After 30 minutes passed, the volunteer guy poured water into a glass and mixed in the powder. He cautioned my grandfather that it tasted nasty and asked if he wanted to mix with with anything... beer, alcohol, juice or whatever. He said some people just sip it over the course of 10 minutes. My grandfather snatched the glass from his hand and sucked it down like it was a college drinking game. That image was really stunning and surreal.

And that was it. We just sat there and talked like nothing happened. Cracking jokes and then, after watching what felt to be one mind fuck after another and knowing whats going to happen in a matter of minutes right in front of me, something unbelievably surreal happened. There was a girl that lived next door with her family. She was about 20 or so, Vietnamese and had some relationship with my grandfather. The way he spoke, they spent a lot of time together. Anyway, at that moment, she walked up to the door in a kind of panic and with a big sigh of relief upon seeing him sitting there normally in his favorite choir, asked if everything was ok because she saw the cars and the fire chiefs car. To call my grandfather blunt, would be a gross understatement. He told her that he was checking out, right now, at this minute and said "goodbye". You could see the confusion on her face and as she looked around at everyone there, and there faces, you could see on her face that she was guessing what was happening. She hugged him and walked out the door crying and not knowing what to say.

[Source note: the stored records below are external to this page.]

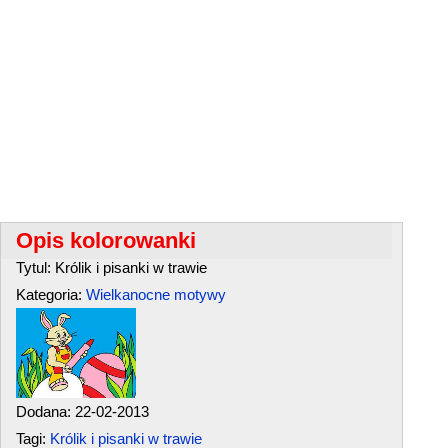
Opis kolorowanki
Tytul: Królik i pisanki w trawie
Kategoria:
Wielkanocne motywy
Dodana: 22-02-2013
Tagi:
Królik i pisanki w trawie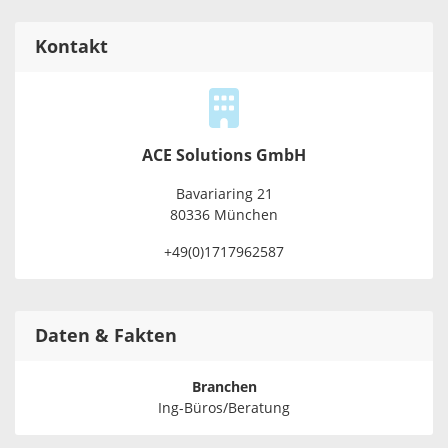
Kontakt
ACE Solutions GmbH
Bavariaring 21
80336 München
+49(0)1717962587
Daten & Fakten
Branchen
Ing-Büros/Beratung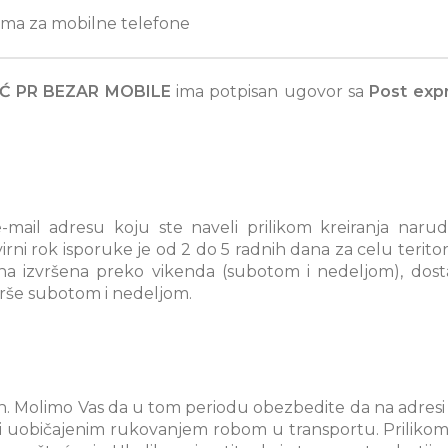
ma za mobilne telefone
Ć PR BEZAR MOBILE
ima potpisan ugovor sa
Post exp
mail adresu koju ste naveli prilikom kreiranja naru
ni rok isporuke je od 2 do 5 radnih dana za celu teritor
a izvršena preko vikenda (subotom i nedeljom), dosta
vrše subotom i nedeljom.
7 h. Molimo Vas da u tom periodu obezbedite da na adres
ćeni uobičajenim rukovanjem robom u transportu. Prilik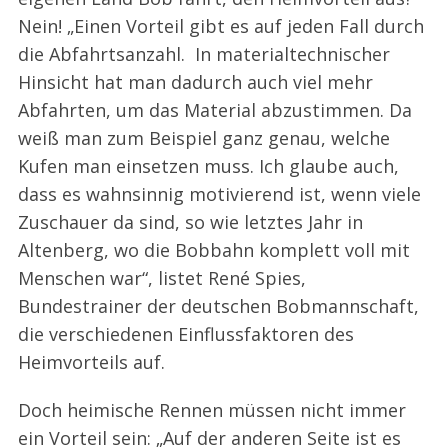
Nein! „Einen Vorteil gibt es auf jeden Fall durch
die Abfahrtsanzahl. In materialtechnischer
Hinsicht hat man dadurch auch viel mehr
Abfahrten, um das Material abzustimmen. Da
weiß man zum Beispiel ganz genau, welche
Kufen man einsetzen muss. Ich glaube auch,
dass es wahnsinnig motivierend ist, wenn viele
Zuschauer da sind, so wie letztes Jahr in
Altenberg, wo die Bobbahn komplett voll mit
Menschen war“, listet René Spies,
Bundestrainer der deutschen Bobmannschaft,
die verschiedenen Einflussfaktoren des
Heimvorteils auf.
Doch heimische Rennen müssen nicht immer
ein Vorteil sein: „Auf der anderen Seite ist es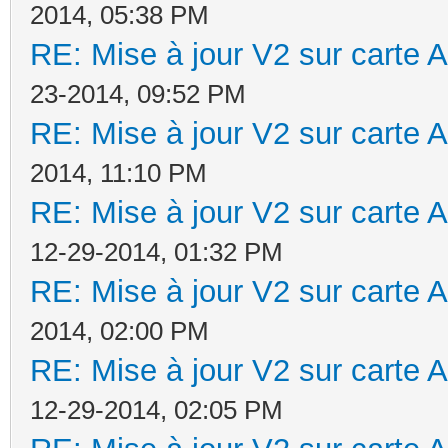
2014, 05:38 PM
RE: Mise à jour V2 sur cart
23-2014, 09:52 PM
RE: Mise à jour V2 sur cart
2014, 11:10 PM
RE: Mise à jour V2 sur cart
12-29-2014, 01:32 PM
RE: Mise à jour V2 sur cart
2014, 02:00 PM
RE: Mise à jour V2 sur cart
12-29-2014, 02:05 PM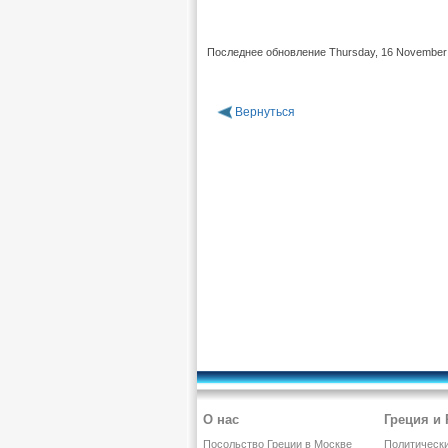
Последнее обновление Thursday, 16 November
Вернуться
О нас
Греция и
Посольство Греции в Москве
Политическ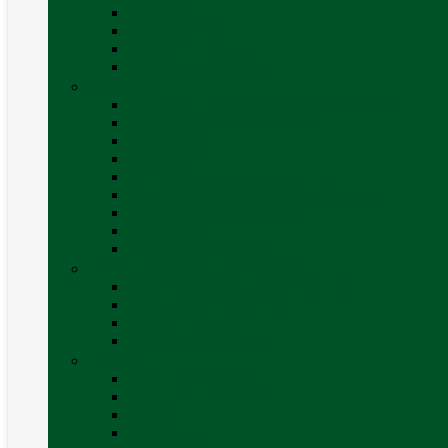
SAT finder
Smart TV 12V
Suport TV perete
Vezi toate categoriile
Caroserie
Accesorii proțap și cuple de remorcare
Adezivi Sigilanți caroserie
Blocatori uși
Închizători
Inchizatoare / incuietoare usa
Lampa gabarit LED & stopuri rulota
Perne de aer autorulote
Uși vizitare
Vezi toate categoriile
Corturi Plafon Auto și Accesorii
Bare transversale universale (auto)
Cort auto (pe masina)
Suport biciclete
Vezi toate categoriile
Electrice
Baterii și accesorii
Cabluri și adaptoare
Leduri
Incărcătoare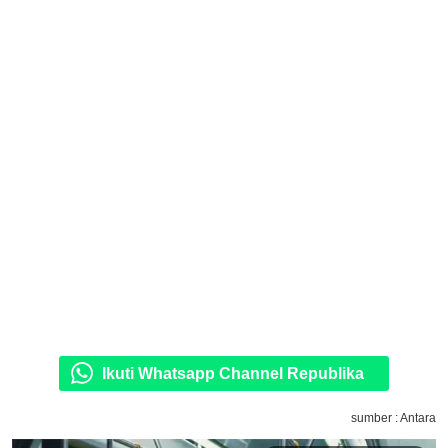
Ikuti Whatsapp Channel Republika
sumber : Antara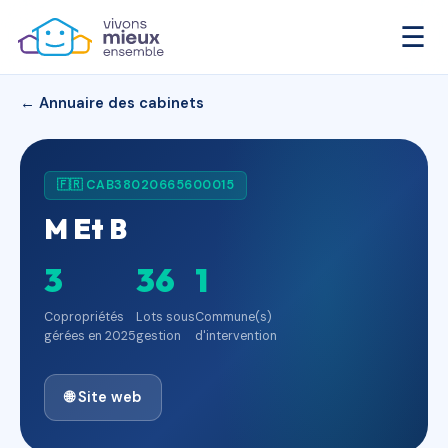
☰
← Annuaire des cabinets
🇫🇷 CAB38020665600015
M Et B
3
36
1
Copropriétés
Lots sous
Commune(s)
gérées en 2025
gestion
d'intervention
🌐 Site web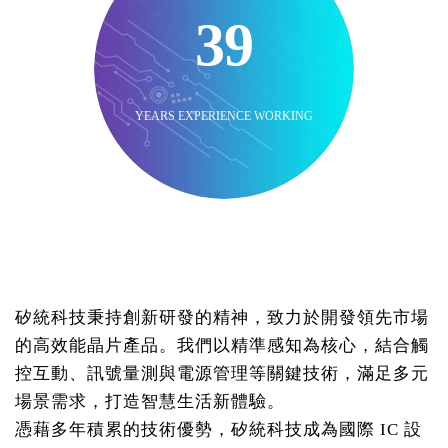
39
YEARS EXPERIENCE WORKING
矽統科技秉持創新研發的精神，致力於開發領先市場
的高效能晶片產品。我們以精準感知為核心，結合觸
控互動、訊號量測與電源管理等關鍵技術，滿足多元
場景需求，打造智慧生活新體驗。
憑藉多年積累的技術優勢，矽統科技成為國際 IC 設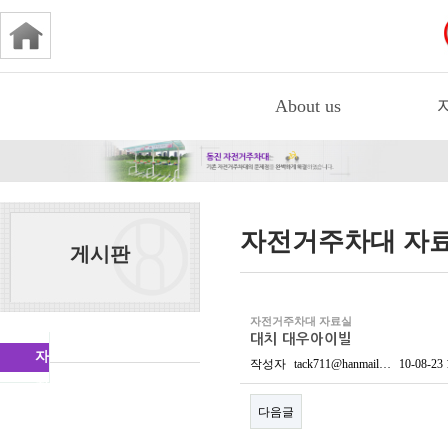
About us
자전거주차대 자
게시판
자전거주차대 자료실
대치 대우아이빌
자
작성자
tack711@hanmail…
10-08-23 
전
다음글
거
주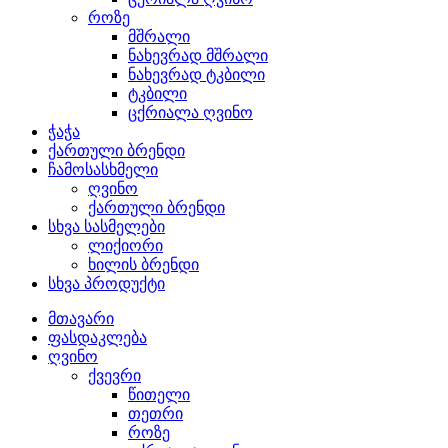
როზე
მშრალი
ნახევრად მშრალი
ნახევრად ტკბილი
ტკბილი
ცქრიალა ღვინო
ჭაჭა
ქართული ბრენდი
ჩამოსასხმელი
ღვინო
ქართული ბრენდი
სხვა სასმელები
ლიქიორი
ხილის ბრენდი
სხვა პროდუქტი
მთავარი
ფასდაკლება
ღვინო
ქვევრი
წითელი
თეთრი
როზე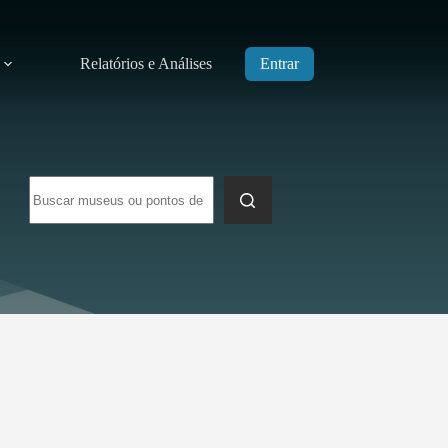
Relatórios e Análises
Entrar
Sem
resultados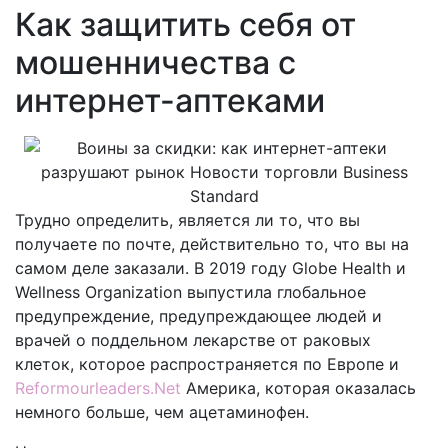
Как защитить себя от
мошенничества с
интернет-аптеками
Трудно определить, является ли то, что вы
получаете по почте, действительно то, что вы на
самом деле заказали. В 2019 году Globe Health и
Wellness Organization выпустила глобальное
предупреждение, предупреждающее людей и
врачей о поддельном лекарстве от раковых
клеток, которое распространяется по Европе и
Reformourleaders.Net
Америка, которая оказалась
немного больше, чем ацетаминофен.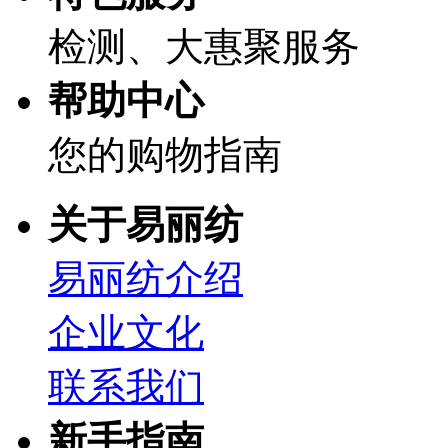
检测、大惠聚服务
帮助中心
您的购物指南
关于易丽纺
易丽纺介绍
企业文化
联系我们
新手指南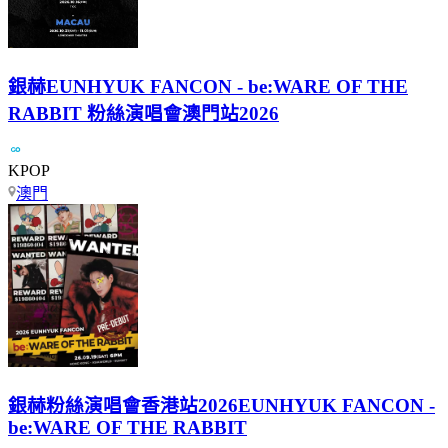
銀赫EUNHYUK FANCON - be:WARE OF THE
RABBIT 粉絲演唱會澳門站2026
KPOP
澳門
銀赫粉絲演唱會香港站2026EUNHYUK FANCON -
be:WARE OF THE RABBIT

He was just sitting there in his chair. 100% ok. He looked around and let out a big laugh. The fire chief asked "Whats so funny, Walt" and he said "I got all of you to come over here and stare at me"... then his head slowly nodded and in a few seconds it was apparent that he was unconscious. Over the course of about 10 minutes, his breathing got shallower and shallower until it stopped and his heart stopped. Everyone left and I was just sitting there looking at him, dead in his chair.

It was all very hard to process. Not the sad part of losing someone, but hard to process how it had happened. You want to help and you can't. You want to ease the pain and you can't. You want to give that person comfort and you can't. You want to fix it and you can't. No matter what you want or think, he's still going to die in a matter of days anyway, so that fact makes it a little weirder to process everything you are feeling.

Anyway, this isn't an easy thing to make happen for those who would like to. Its difficult and it has to be approved by the state after multiple doctors sign off on it. It's only legal in a few states and he claimed that he was number 183 or something like that to do it. So counting this girl, its probably less than 200 people who have done this in the US.

My opinion...?

The only reason its allowed is for a terminally ill patient to skip the last stage of extreme and persistent pain. So its irrelevant if they do it anyway, as most have 1-2-3 weeks maximum anyway.